The system, developed with assistance from several NATO member countries' defence technology programmes, does not autonomously authorise strikes — a human operator makes the final decision in each case. What it does is compress the time between target identification and strike authorisation from an average of 22 minutes under the previous process to between 90 seconds and four minutes, and increase the volume of targets that can be processed simultaneously by a factor of approximately twelve.
The International Committee of the Red Cross has said the system raises "serious questions" about meaningful human control, on the grounds that a human operator reviewing an AI-generated target recommendation in 90 seconds cannot conduct the legal assessment required by international humanitarian law — proportionality, distinction between combatants and civilians, military necessity — in any substantive sense. Ukraine's military has contested this characterisation, arguing that the AI's classification process incorporates IHL criteria and that human review adds a layer of judgment rather than replacing one.

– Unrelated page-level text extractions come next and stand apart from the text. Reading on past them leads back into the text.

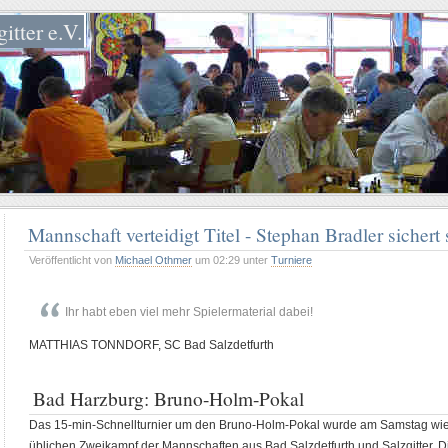
itter e.V.
Mannschaft verteidigt Titel - Stephan Bradler sichert
Veröffentlicht von
Michael Othmer
um 02:29 unter
Turniere
Ihr habt eben viel mehr Spielermaterial dabei!
MATTHIAS TONNDORF, SC Bad Salzdetfurth
Bad Harzburg: Bruno-Holm-Pokal
Das 15-min-Schnellturnier um den Bruno-Holm-Pokal wurde am Samstag wied
üblichen Zweikampf der Mannschaften aus Bad Salzdetfurth und Salzgitter.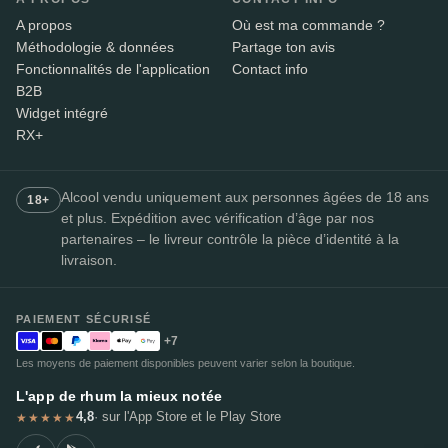
A propos
Où est ma commande ?
Méthodologie & données
Partage ton avis
Fonctionnalités de l'application
Contact info
B2B
Widget intégré
RX+
Alcool vendu uniquement aux personnes âgées de 18 ans
18+
et plus. Expédition avec vérification d’âge par nos
partenaires – le livreur contrôle la pièce d’identité à la
livraison.
PAIEMENT SÉCURISÉ
+7
Les moyens de paiement disponibles peuvent varier selon la boutique.
L'app de rhum la mieux notée
4,8
· sur l'App Store et le Play Store
★★★★★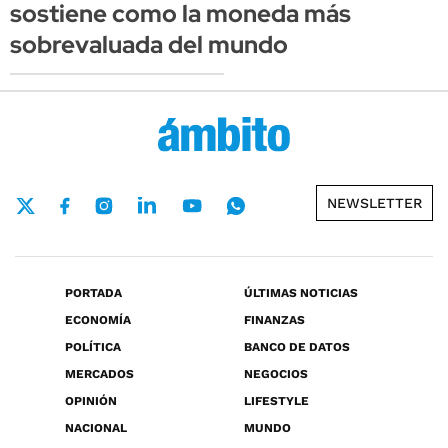
sostiene como la moneda más
sobrevaluada del mundo
NEWSLETTER
PORTADA
ÚLTIMAS NOTICIAS
ECONOMÍA
FINANZAS
POLÍTICA
BANCO DE DATOS
MERCADOS
NEGOCIOS
OPINIÓN
LIFESTYLE
NACIONAL
MUNDO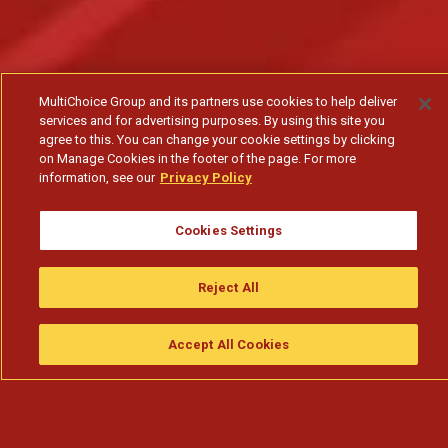
MultiChoice Group and its partners use cookies to help deliver
services and for advertising purposes. By using this site you
agree to this. You can change your cookie settings by clicking
on Manage Cookies in the footer of the page. For more
information, see our
Privacy Policy
Cookies Settings
Reject All
Accept All Cookies
Assistir
Compre
guia da tv
Search
Menu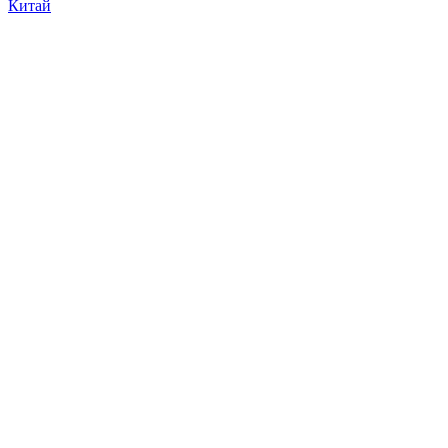
Китай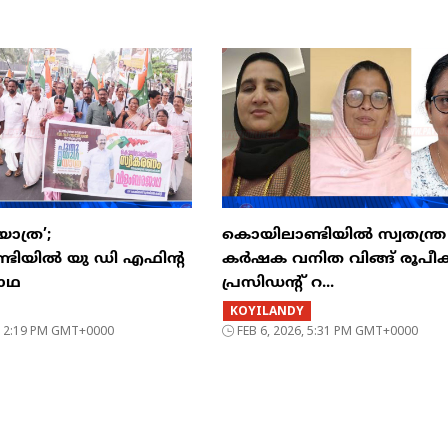
ാത്ര’;
കൊയിലാണ്ടിയിൽ സ്വതന്ത്ര
ടിയിൽ യു ഡി എഫിന്റ
കർഷക വനിത വിങ്ങ് രൂപീകര
ാഥ
പ്രസിഡന്റ്‌ റ...
KOYILANDY
6, 2:19 PM GMT+0000
FEB 6, 2026, 5:31 PM GMT+0000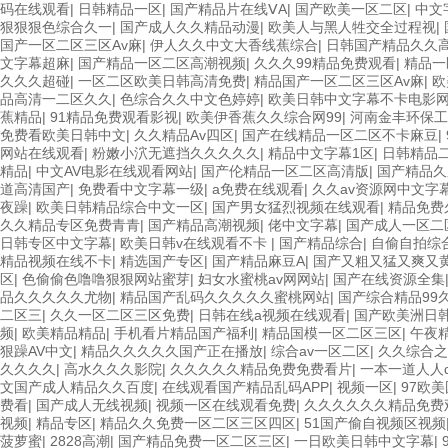
码在线观看
|
日韩精品一区
|
国产精品片在线ⅤA
|
国产欧美一区二区
|
中文
狠狠狠色综合久一
|
国产成人久久精品动漫
|
欧美人与黑人牲交全过程视
|
国产一区二区三区Av麻
|
伊人久久中文大香线蕉综合
|
日韩国产精品久久
文字幕超麻
|
国产精品一区二区高潮视频
|
久久久99精品免费观看
|
精品一
久久久超碰
|
一区二区欧美日韩高清免费
|
精品国产一区二区三区Av麻
|
欧
品高清一二区久久
|
色综合久久中文色婷婷
|
欧美日韩中文字幕不卡电影
蕉精品
|
91精品免费观看影视
|
欧美伊香蕉久久综合网99
|
河南金丰环保工
免费看欧美日韩中文
|
久久精品Av四区
|
国产在线精品一区二区不卡麻豆
|
网站在线观看
|
粉嫩小泬无遮挡久久久久久
|
精品中文字幕1区
|
日韩精品
精品
|
中文AV电影在线观看网站
|
国产伦精品一区二区高清版
|
国产精品久
道高清国产
|
免费看中文字幕一级
|
a免费在线观看
|
久久av资源网中文字
夜躁
|
欧美日韩精品综合中文一区
|
国产男女猛烈视频在线观看
|
精品免费
久久精品专区免费青青
|
国产精品高潮视频
|
佬中文字幕
|
国产成人一区二
日韩专区中文字幕
|
欧美日韩v在线观看不卡
|
国产精品综合
|
自偷自拍综
精品视频在线不卡
|
精选国产专区
|
国产精品麻豆A
|
国产又粗又猛又爽又
区
|
色偷偷色噜噜狠狠网站蜜芽
|
妇女水蜜桃av网网站
|
国产在线资源全集
品久久久久久尤物
|
精品国产乱码久久久久久蜜桃网站
|
国产综合精品99
二区三
|
久久一区二区三区免费
|
日韩在线a视频在线观看
|
国产欧美洲日
频
|
欧美精品精品
|
手机看片精品国产福利
|
精品国模一区二区三区
|
午夜
狠躁AV中文
|
精品久久久久久国产正在播放
|
综合av一区二区
|
久久综合之
久久久久
|
高水久久久影院
|
久久久久久精品免费免费看片
|
一本一道人人
文国产成人精品久久百度
|
在线观看国产精品乱码APP
|
视频一区
|
97欧美
费看
|
国产成人无线视频
|
视频一区在线观看免费
|
久久久久久久精品免费
视频
|
精品专区
|
精品久久免费一区二区三区四区
|
51国产偷自视频区视频
菠萝蜜
|
2828高潮
|
国产精品免费一区二区三区
|
一日欧美日韩中文字幕
|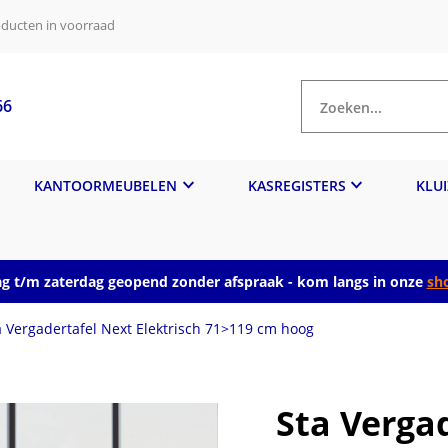
ducten in voorraad
66
Zoeken...
KANTOORMEUBELEN
KASREGISTERS
KLU
 t/m zaterdag geopend zonder afspraak - kom langs in onze
sh
a Vergadertafel Next Elektrisch 71>119 cm hoog
Sta Verga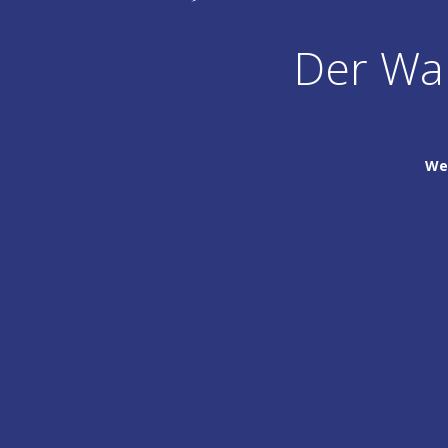
Der War
We 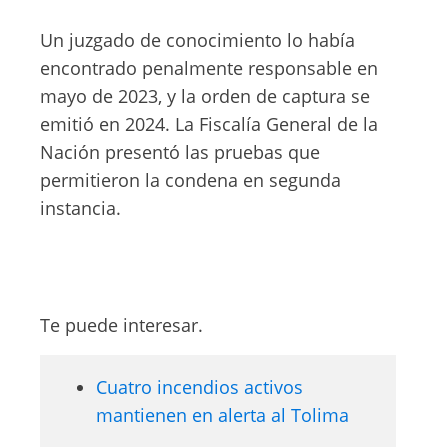
Un juzgado de conocimiento lo había
encontrado penalmente responsable en
mayo de 2023, y la orden de captura se
emitió en 2024. La Fiscalía General de la
Nación presentó las pruebas que
permitieron la condena en segunda
instancia.
Te puede interesar.
Cuatro incendios activos
mantienen en alerta al Tolima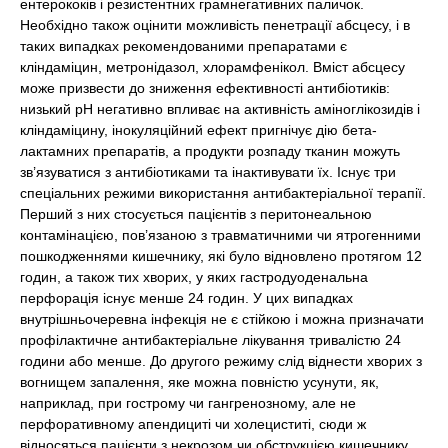
ентерококів і резистентних грамнегативних паличок.
Необхідно також оцінити можливість пенетрації абсцесу, і в
таких випадках рекомендованими препаратами є
кліндаміцин, метронідазол, хлорамфенікол. Вміст абсцесу
може призвести до зниження ефективності антибіотиків:
низький pH негативно впливає на активність аміноглікозидів і
кліндаміцину, інокуляційний ефект пригнічує дію бета-
лактамних препаратів, а продукти розпаду тканин можуть
зв’язуватися з антибіотиками та інактивувати їх. Існує три
спеціальних режими використання антибактеріальної терапії.
Перший з них стосується пацієнтів з перитонеальною
контамінацією, пов’язаною з травматичними чи ятрогенними
пошкодженнями кишечнику, які було відновлено протягом 12
годин, а також тих хворих, у яких гастродуоденальна
перфорація існує менше 24 годин. У цих випадках
внутрішньочеревна інфекція не є стійкою і можна призначати
профілактичне антибактеріальне лікування тривалістю 24
години або менше. До другого режиму слід віднести хворих з
вогнищем запалення, яке можна повністю усунути, як,
наприклад, при гострому чи гангренозному, але не
перфоративному апендициті чи холециститі, сюди ж
відносяться пацієнти з некрозом чи обструкцією кишечнику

The debate matters beyond this conflict because the system's architecture will be replicated. Every military with the technical capacity to build it is studying Ukraine's experience in real time. The norms established by how this system is used — and whether any accountability follows from misuse — will shape the development of autonomous weapons systems for decades.
"The laws of war were written for humans making decisions at human speed," said ICRC legal adviser Cordula Droege. "We have not yet written the laws for humans ratifying decisions at machine speed. Those are not the same thing."